Catarina se alegrou, ao menos alguém havia reconhecido o gesto dela como uma boa ação.

— Sim, mas Simon não acredita que este gesto é de coração...

— Não precisa ser para ele os biscoitos, aquele pobre velho não tem culpa dos traumas de Simon. – sua mãe reparou, olhando furtivamente pela janela. Conseguia visualizar a casa toda apagada, apenas a luz da TV perambulava pela casa vizinha. – Continue sendo você mesma, um dia ele irá perceber que é real. Você é maravilhosa Cat, um pouco animada demais, mas ainda assim, maravilhosa. Não deixe que te digam que não é.

Ela olhou pela janela e assentiu. Não precisava provar para ninguém suas intenções, mesmo que quisesse mostrar para Simon o quanto era sincera. Afinal, ela nutre um amor platônico por ele, e infelizmente jamais foi notada.
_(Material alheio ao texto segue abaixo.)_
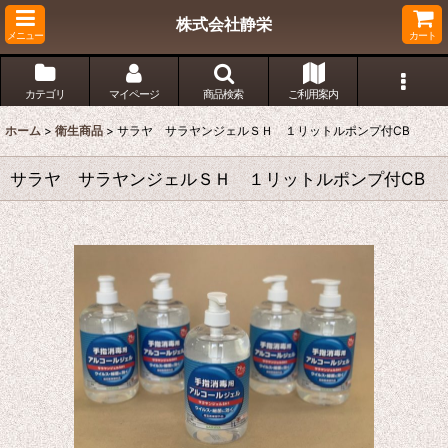
株式会社静栄
メニュー
カート
カテゴリ
マイページ
商品検索
ご利用案内
ホーム
>
衛生商品
>
サラヤ サラヤンジェルＳＨ １リットルポンプ付CB
サラヤ サラヤンジェルＳＨ １リットルポンプ付CB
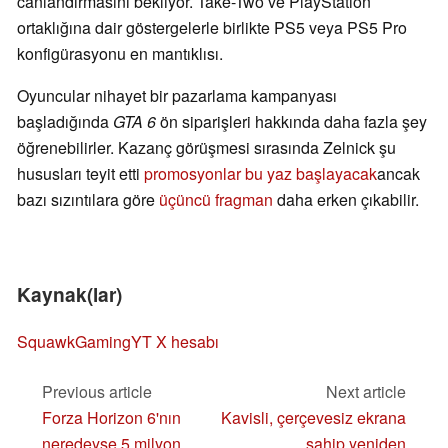
canlandırmasını bekliyor. Take-Two ve PlayStation
ortaklığına dair göstergelerle birlikte PS5 veya PS5 Pro
konfigürasyonu en mantıklısı.
Oyuncular nihayet bir pazarlama kampanyası
başladığında
GTA 6
ön siparişleri hakkında daha fazla şey
öğrenebilirler. Kazanç görüşmesi sırasında Zelnick şu
hususları teyit etti
promosyonlar bu yaz başlayacak
ancak
bazı sızıntılara göre
üçüncü fragman
daha erken çıkabilir.
Kaynak(lar)
SquawkGamingYT X hesabı
Previous article
Next article
Forza Horizon 6'nın
Kavisli, çerçevesiz ekrana
neredeyse 5 milyon
sahip yeniden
Não por sua aparência, mas temia que seu próprio eu assustasse o pobre e traumatizado garoto da casa ao lado.

Assim que terminou o seu jantar, seguiu para o seu quarto, e tratou de planejar os próximos passos que daria. Ensinaria com gosto todos os três, mesmo que permaneçam reclusos a aprender.
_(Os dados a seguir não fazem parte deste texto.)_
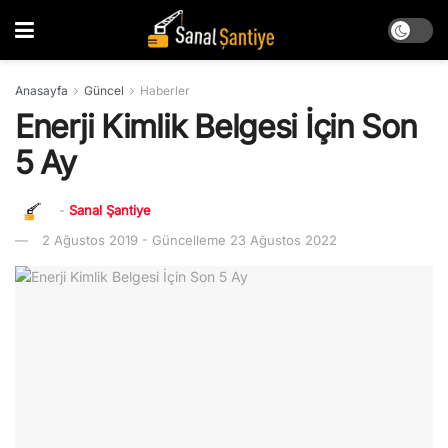
Anasayfa
Güncel
Haberler
Enerji Kimlik Belgesi İçin Son
5 Ay
-
Sanal Şantiye
2 Ağustos 2019 - Güncelleme 23 Ağustos 2022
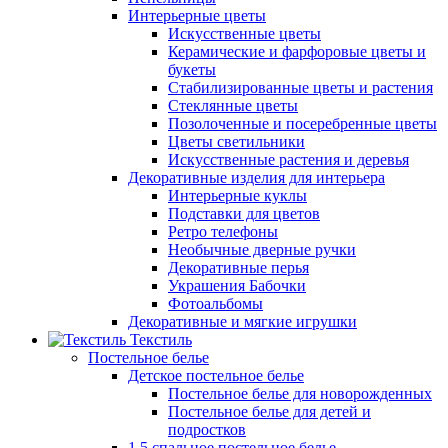
Интерьерные цветы
Искусственные цветы
Керамические и фарфоровые цветы и
букеты
Стабилизированные цветы и растения
Стеклянные цветы
Позолоченные и посеребренные цветы
Цветы светильники
Искусственные растения и деревья
Декоративные изделия для интерьера
Интерьерные куклы
Подставки для цветов
Ретро телефоны
Необычные дверные ручки
Декоративные перья
Украшения Бабочки
Фотоальбомы
Декоративные и мягкие игрушки
Текстиль
Постельное белье
Детское постельное белье
Постельное белье для новорожденных
Постельное белье для детей и
подростков
1,5 спальное постельное белье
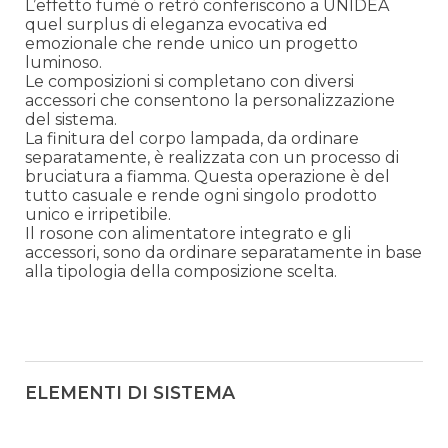
L’effetto fumé o retrò conferiscono a UNIDEA
quel surplus di eleganza evocativa ed
emozionale che rende unico un progetto
luminoso.
Le composizioni si completano con diversi
accessori che consentono la personalizzazione
del sistema.
La finitura del corpo lampada, da ordinare
separatamente, è realizzata con un processo di
bruciatura a fiamma. Questa operazione è del
tutto casuale e rende ogni singolo prodotto
unico e irripetibile.
Il rosone con alimentatore integrato e gli
accessori, sono da ordinare separatamente in base
alla tipologia della composizione scelta.
ELEMENTI DI SISTEMA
Catarina preparou os biscoitos e os colocou em um pote plástico. Terminou de amarrar um laço em seu cabelo, e seguiu para fora de casa, com a mochila nas costas e o pote de biscoito nas mãos. Andou vagarosamente até a casa ao lado, e deixou rente ao tapete da porta de entrada o pote. Antes mesmo que pudesse se aprumar e ir embora, Simon abriu a porta com tudo.

— Você prometeu que não deixaria mais potes... – ele sussurrou incomodado.

Catarina se levantou e o observou.

— Não são para você, é para o seu avô. Uma forma de agradecê-lo pelas rosas.

— Então o velho plantou rosas para você...

Simon coçou o queixo e parou de relutar. Pegou o pote de biscoitos e observou os olhos castanhos de Catarina o estudá-lo.

— Simon, espero que vá hoje na biblioteca. – ela disse, antes de seguir para o ponto de ônibus.

Simon permaneceu parado na porta, a observando seguir pela rua. Riu quando notou as roupas perfeitas de Catarina. Ela insistia em vestir o uniforme do modo mais impecável possível. A saia batia perfeitamente nos joelhos, o cabelo sempre preso em um coque alto, e a camisa, abotoada até o último botão.

Ele, ao contrário dela, mal conseguia vestir a gravata, a camisa ficava para fora da calça, sem contar seus sapatos sociais que estavam absurdamente riscados.

Ele deixou o pote de biscoitos em cima do tapete e trancou a porta. Correu mancando em direção de Catarina, que já alcançava o ponto de ônibus.

— Catarina... – ele a chamou.

Ela se virou para trás e o encarou.

— Se fui grosso, sinto muito. Pode trazer os biscoitos, o velho gosta.

Ela assentiu e deu sinal ao ônibus que já se aproximava.

Ambos entraram e seguiram calados ao colégio. Simon ainda desconfiava sobre uma possível falsa moralidade da garota, enquanto ela, ainda se ressentia pelas palavras que ele havia dito ontem.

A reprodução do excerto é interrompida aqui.